▶ **YOUR INSTRUCTIONS**
Each record is to be copied exactly, with its pictures left behind.

▶ **THE DATA**
Start of Block

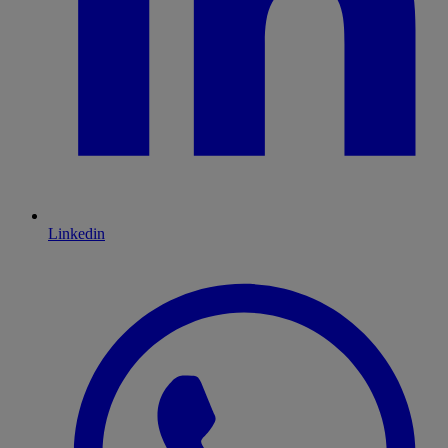
Linkedin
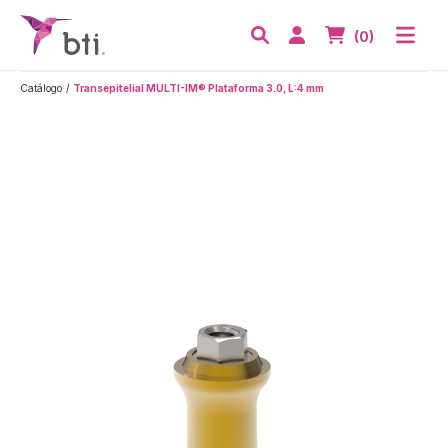
BTI - Human Tecnology
Abri
Acceder
Nº de artículos
(0)
Buscar
Catálogo
Transepitelial MULTI-IM® Plataforma 3.0, L:4 mm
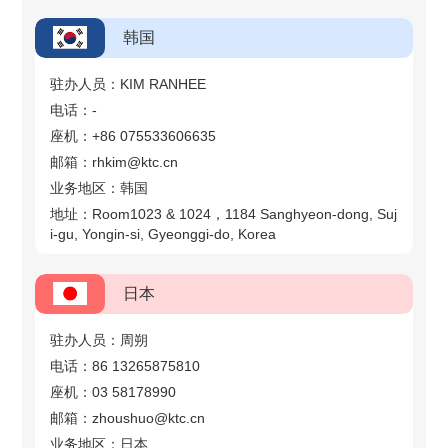
韩国
驻办人员：KIM RANHEE
电话：-
座机：+86 075533606635
邮箱：rhkim@ktc.cn
业务地区：韩国
地址：Room1023 & 1024，1184 Sanghyeon-dong, Suj
i-gu, Yongin-si, Gyeonggi-do, Korea
日本
驻办人员：周朔
电话：86 13265875810
座机：03 58178990
邮箱：zhoushuo@ktc.cn
业务地区：日本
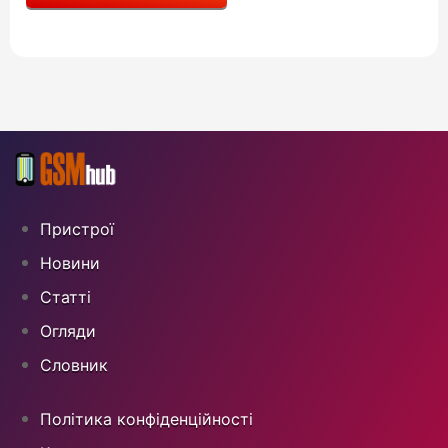
Пристрої
Новини
Статті
Огляди
Cловник
Політика конфіденційності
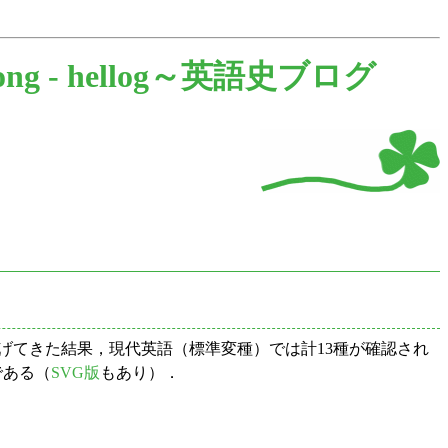
ong -
hellog～英語史ブログ
げてきた結果，現代英語（標準変種）では計13種が確認され
である（
SVG版
もあり）．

End of Block

▶ **RESULT OF THE EXERCISE**
Linkedin
BTI - Human Tecnology
Abri
Acceder
Nº de artículos
(0)
Buscar
Catálogo
Transepitelial MULTI-IM® Plataforma 3.0, L:4 mm
韩国
驻办人员：KIM RANHEE
电话：-
座机：+86 075533606635
邮箱：rhkim@ktc.cn
业务地区：韩国
地址：Room1023 & 1024，1184 Sanghyeon-dong, Suj
i-gu, Yongin-si, Gyeonggi-do, Korea
日本
驻办人员：周朔
电话：86 13265875810
座机：03 58178990
邮箱：zhoushuo@ktc.cn
业务地区：日本
Пристрої
Новини
Статті
Огляди
Cловник
Політика конфіденційності
ong -
hellog～英語史ブログ
げてきた結果，現代英語（標準変種）では計13種が確認され
である（
SVG版
もあり）．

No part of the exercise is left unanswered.